José Antonio Lemos dos Santos


2010 chega pleno de perspectivas para Mato Grosso e Cuiabá. Entre elas, duas destacam-se em especial pela imperiosidade da participação cidadã, a qual fará a diferença para ambas entre o sucesso e o desastre. Agendá-las para a atenção cidadã ao longo do ano pode ser útil, pois correm o risco de ficar em segundo plano em um ano que traz acontecimentos envolventes como as eleições e a Copa do Mundo na África, além do carnaval e do Campeonato Brasileiro de todos os anos.
O primeiro compromisso é com a preparação da cidade para a Copa do Pantanal, conquista importante, mas que traz a obrigação de ser transformada em realidade de sucesso, não apenas para o evento, mas, principalmente na esperada agregação de qualidade de vida em Cuiabá e Mato Grosso. A Copa do Pantanal, como exaustivamente repetido, antes de um evento internacional importante, para Cuiabá é uma oportunidade, talvez única, da cidade se adequar ao seu novo patamar de desenvolvimento, com obras e serviços estruturais. E a Copa de 2014 já começou com um cronograma exíguo de 5 anos, dos quais agora restam 4, que na verdade são 3, pois em compromissos dessa natureza os cronogramas exigem pelo menos 20% de segurança por eventuais atrasos, muito prováveis em um país infiel à horários e onde os processos são mais importantes que os produtos, expondo obras e serviços à miríades de exigências e possibilidades de embargos. Superada a implantação da Agecopa, neste ano de 2010 os projetos têm que estar definidos, e bem definidos, com recursos financeiros alocados e, iniciados os de maior prazo de execução, tarefa fundamental e intransferível das autoridades. Desde já a participação cidadã é importante, acompanhando tudo atentamente, encontrando formas de apoiar e aplaudir todo o processo, bem como de criticar e cobrar construtivamente, mas de forma efetiva e, sobretudo, inteligente, evitando confusões com as emoções dos debates eleitorais que se avizinham. Dificílimo, convenhamos.
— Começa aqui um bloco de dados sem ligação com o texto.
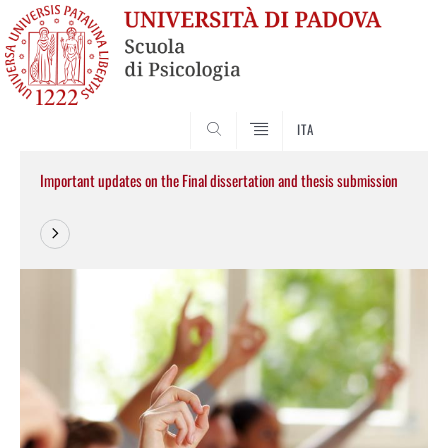
SEARCH
ITA
Important updates on the Final dissertation and thesis submission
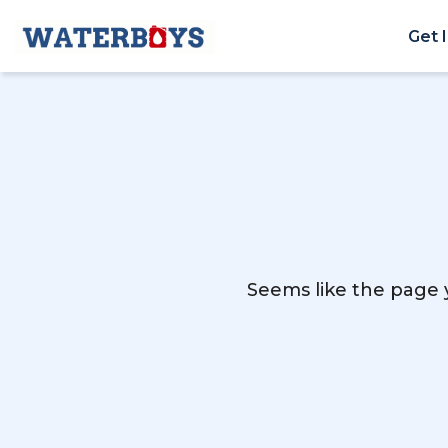
Get 
Seems like the page y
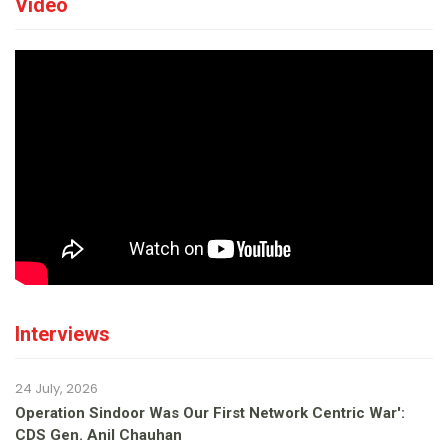
Video
Interviews
24 July, 2026
Operation Sindoor Was Our First Network Centric War':
CDS Gen. Anil Chauhan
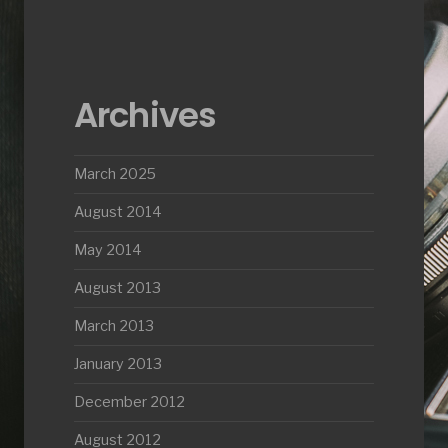
Archives
March 2025
August 2014
May 2014
August 2013
March 2013
January 2013
December 2012
August 2012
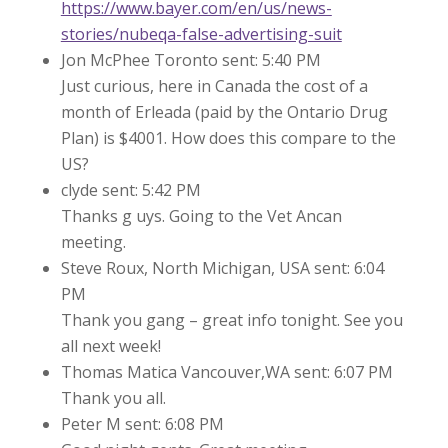
https://www.bayer.com/en/us/news-
stories/nubeqa-false-advertising-suit
Jon McPhee Toronto sent: 5:40 PM
Just curious, here in Canada the cost of a
month of Erleada (paid by the Ontario Drug
Plan) is $4001. How does this compare to the
US?
clyde sent: 5:42 PM
Thanks g uys. Going to the Vet Ancan
meeting.
Steve Roux, North Michigan, USA sent: 6:04
PM
Thank you gang – great info tonight. See you
all next week!
Thomas Matica Vancouver,WA sent: 6:07 PM
Thank you all.
Peter M sent: 6:08 PM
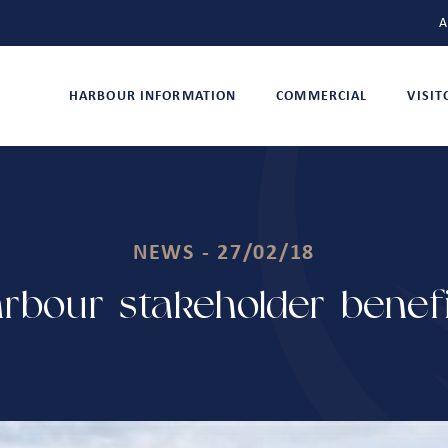
A
HARBOUR INFORMATION
COMMERCIAL
VISI
NEWS - 27/02/18
bour stakeholder benefi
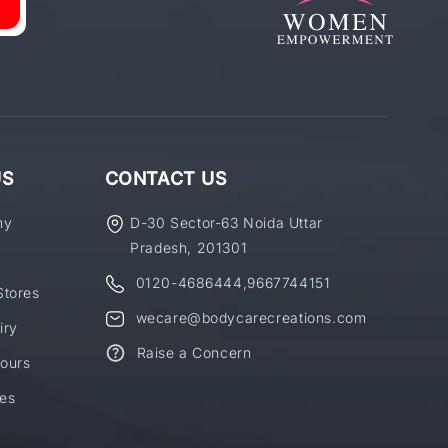
US
CONTACT US
ny
D-30 Sector-63 Noida Uttar
Pradesh, 201301
0120-4686444
,
9667744151
Stores
wecare@bodycarecreations.com
iry
Raise a Concern
ours
es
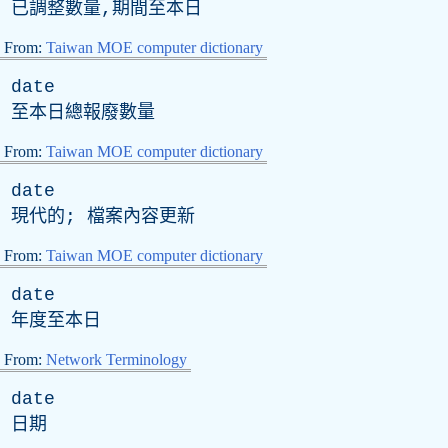
已調整數量,期間至本日
From:
Taiwan MOE computer dictionary
date
至本日總報廢數量
From:
Taiwan MOE computer dictionary
date
現代的; 檔案內容更新
From:
Taiwan MOE computer dictionary
date
年度至本日
From:
Network Terminology
date
日期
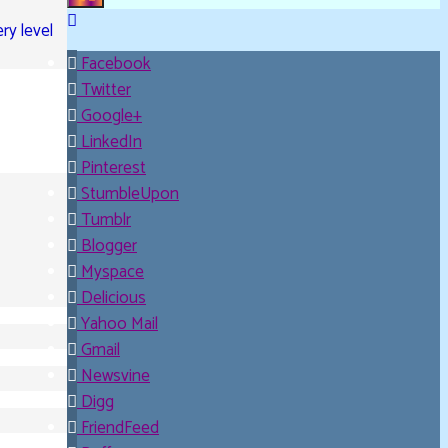
Upanishad 15
ry level
©2007-2026 Davidya.ca
Facebook
Twitter
Google+
LinkedIn
Pinterest
StumbleUpon
Tumblr
Blogger
Myspace
Delicious
Yahoo Mail
Gmail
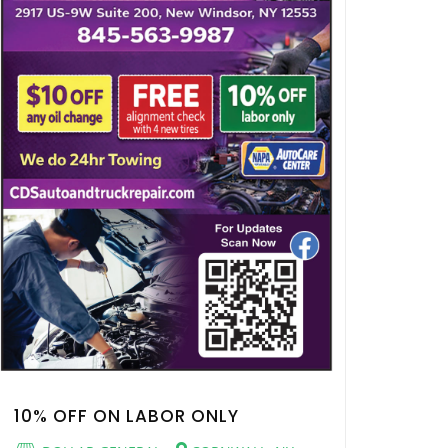
10% OFF ON LABOR ONLY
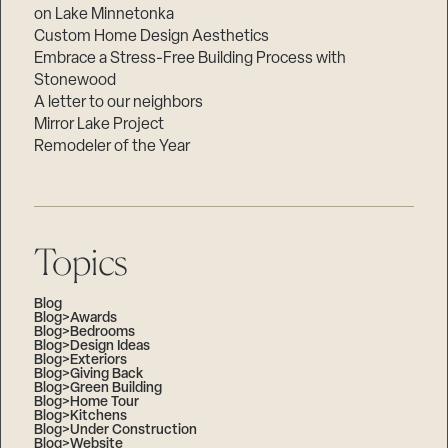
on Lake Minnetonka
Custom Home Design Aesthetics
Embrace a Stress-Free Building Process with
Stonewood
A letter to our neighbors
Mirror Lake Project
Remodeler of the Year
Topics
Blog
Blog>Awards
Blog>Bedrooms
Blog>Design Ideas
Blog>Exteriors
Blog>Giving Back
Blog>Green Building
Blog>Home Tour
Blog>Kitchens
Blog>Under Construction
Blog>Website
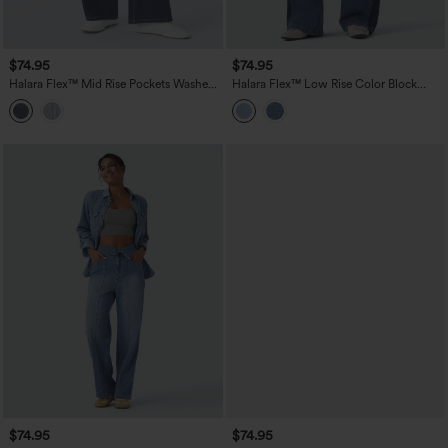
$74.95
$74.95
Halara Flex™ Mid Rise Pockets Washed
Halara Flex™ Low Rise Color Block
Baggy Wide Leg Casual Jeans
Wide Leg Casual Jeans with Pockets
$74.95
$74.95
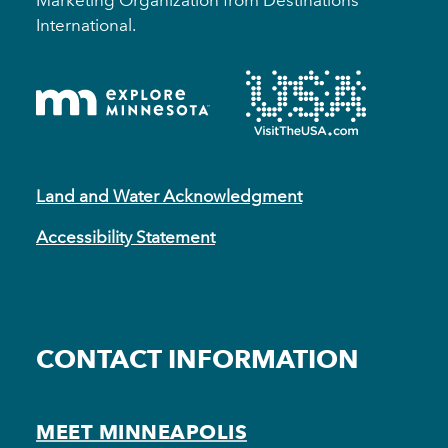
International.
Land and Water Acknowledgment
Accessibility Statement
CONTACT INFORMATION
MEET MINNEAPOLIS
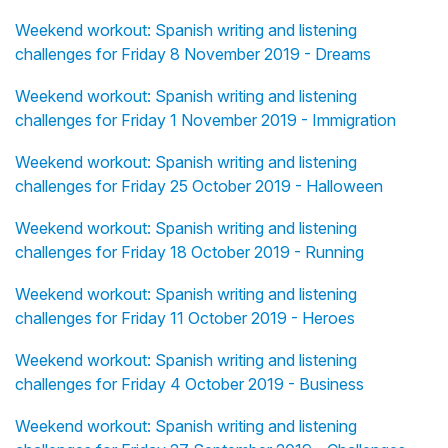
Weekend workout: Spanish writing and listening
challenges for Friday 8 November 2019 - Dreams
Weekend workout: Spanish writing and listening
challenges for Friday 1 November 2019 - Immigration
Weekend workout: Spanish writing and listening
challenges for Friday 25 October 2019 - Halloween
Weekend workout: Spanish writing and listening
challenges for Friday 18 October 2019 - Running
Weekend workout: Spanish writing and listening
challenges for Friday 11 October 2019 - Heroes
Weekend workout: Spanish writing and listening
challenges for Friday 4 October 2019 - Business
Weekend workout: Spanish writing and listening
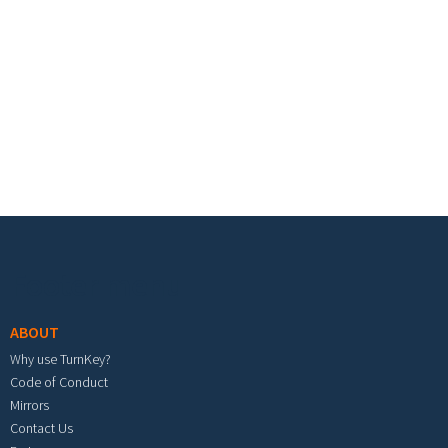
Footer menu
ABOUT
Why use TurnKey?
Code of Conduct
Mirrors
Contact Us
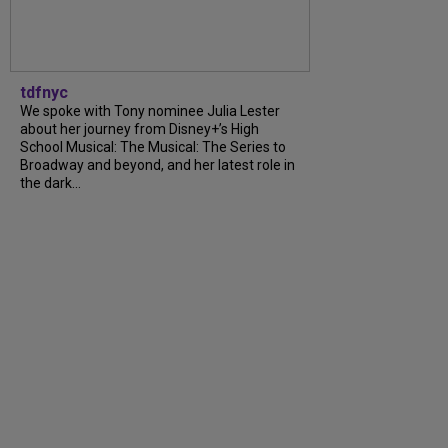
tdfnyc
We spoke with Tony nominee Julia Lester
about her journey from Disney+’s High
School Musical: The Musical: The Series to
Broadway and beyond, and her latest role in
the dark...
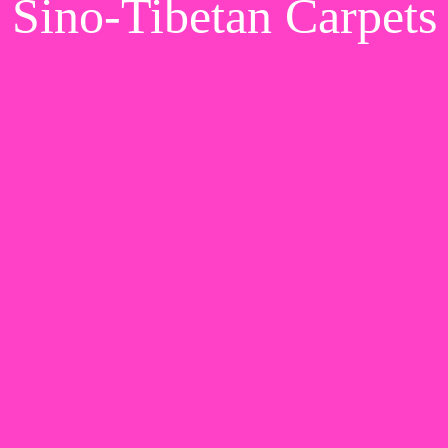
Sino-Tibetan Carpets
O segundo grande compromisso é com as eleições. Nada mais importante para uma cidade do que ter bons governantes nos diversos poderes, em todos os níveis. Além da responsabilidade de sempre escolher bem os candidatos, este ano traz uma inovação que já vem da eleição passada, decorrente da decisão do STF confirmando que os cargos das eleições proporcionais são dos partidos e não dos candidatos, esclarecendo de vez esse assunto basilar. Com a importante decisão, as eleições proporcionais exigem atenção redobrada, pois deixou claro que nosso voto conta primeiro para os partidos ou coligações, depois é que vai servir para eleger os candidatos, dentre os mais votados por partido ou coligação. Assim, não basta votar em um bom candidato, é preciso também saber se o seu escolhido não tem maus companheiros na lista de candidatos que participa. E é aí que mora o perigo. Nas eleições proporcionais seu voto nunca é perdido: se não elege aquele em quem votou, elege outro, às vezes um que você não queria eleger. Tarefa difícil, mas imprescindível na nossa democracia.
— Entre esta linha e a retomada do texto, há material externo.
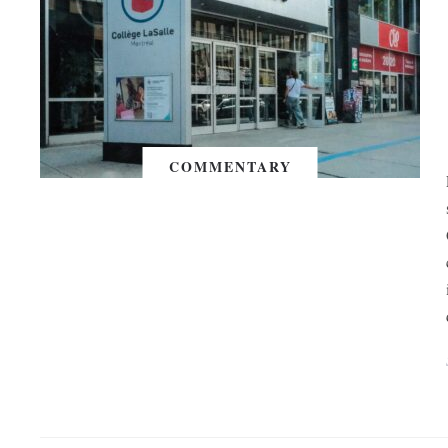
COMMENTARY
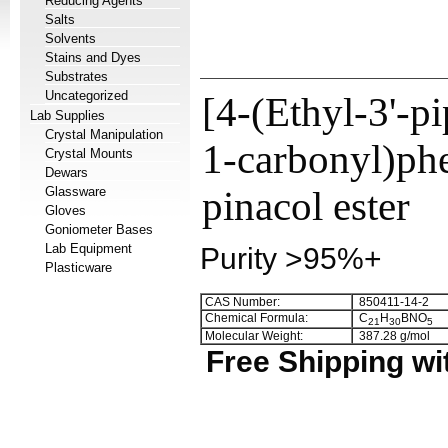
Reducing Agents
Salts
Solvents
Stains and Dyes
Substrates
Uncategorized
[4-(Ethyl-3'-p
Lab Supplies
Crystal Manipulation
1-carbonyl)phe
Crystal Mounts
Dewars
Glassware
pinacol ester
Gloves
Goniometer Bases
Lab Equipment
Purity >95%+
Plasticware
CAS Number:
850411-14-2
Chemical Formula:
C
H
BNO
2
1
3
0
5
Molecular Weight:
387.28 g/mol
Free Shipping wi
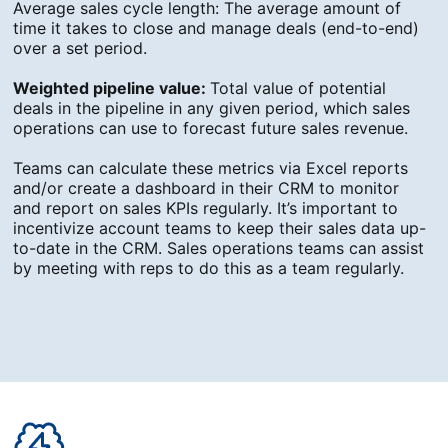
Average sales cycle length: The average amount of
time it takes to close and manage deals (end-to-end)
over a set period.
Weighted pipeline value:
Total value of potential
deals in the pipeline in any given period, which sales
operations can use to forecast future sales revenue.
Teams can calculate these metrics via Excel reports
and/or create a dashboard in their CRM to monitor
and report on sales KPIs regularly. It’s important to
incentivize account teams to keep their sales data up-
to-date in the CRM. Sales operations teams can assist
by meeting with reps to do this as a team regularly.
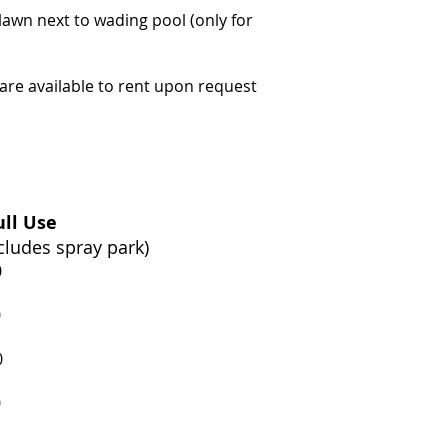
 lawn next to wading pool (only for
re available to rent upon request
ll Use
cludes spray park)
0
0
0
0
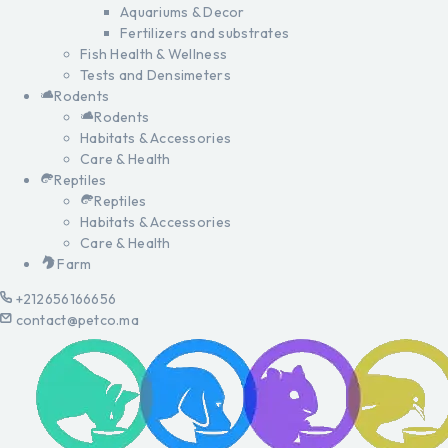
Aquariums & Decor
Fertilizers and substrates
Fish Health & Wellness
Tests and Densimeters
Rodents
Rodents
Habitats & Accessories
Care & Health
Reptiles
Reptiles
Habitats & Accessories
Care & Health
Farm
+212656166656
contact@petco.ma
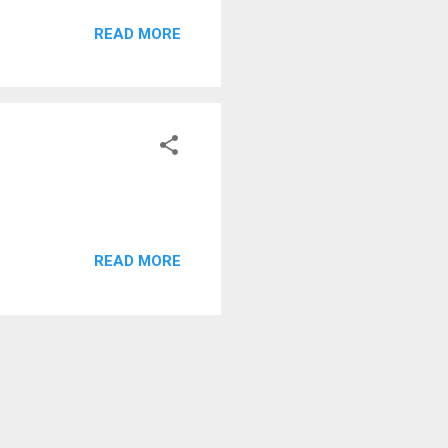
sually a very fast airport,
READ MORE
READ MORE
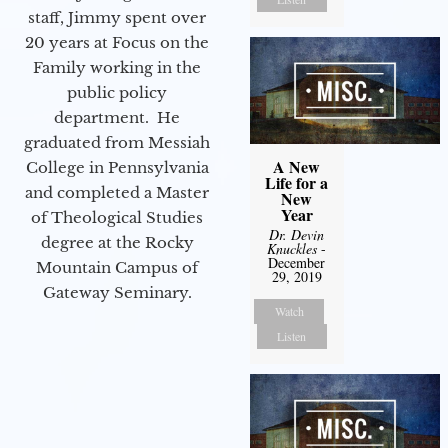
staff, Jimmy spent over
20 years at Focus on the
Family working in the
public policy
department. He
graduated from Messiah
A New
College in Pennsylvania
Life for a
and completed a Master
New
Year
of Theological Studies
Dr. Devin
degree at the Rocky
Knuckles
-
December
Mountain Campus of
29, 2019
Gateway Seminary.
Watch
Listen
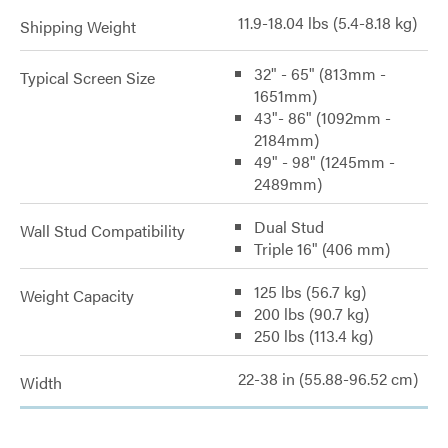
11.9-18.04 lbs (5.4-8.18 kg)
Shipping Weight
32" - 65" (813mm -
Typical Screen Size
1651mm)
43"- 86" (1092mm -
2184mm)
49" - 98" (1245mm -
2489mm)
Dual Stud
Wall Stud Compatibility
Triple 16" (406 mm)
125 lbs (56.7 kg)
Weight Capacity
200 lbs (90.7 kg)
250 lbs (113.4 kg)
22-38 in (55.88-96.52 cm)
Width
Duas missões dificílimas, contudo extremamente saudáveis e bem-vindas em um momento crucial da história do desenvolvimento mato-grossense e cuiabano. O exercício consciente da democracia é a melhor e, talvez, a única maneira de um povo dirigir seus destinos com reais possibilidades de êxito. A Copa do Pantanal é a chance de ouro para Cuiabá e Mato Grosso darem um salto qualitativo em seus padrões urbanos e na qualidade de vida de seus habitantes. E o poeta me vem à lembrança: “Vam’bora que a hora é essa e vamos ganhar ...”.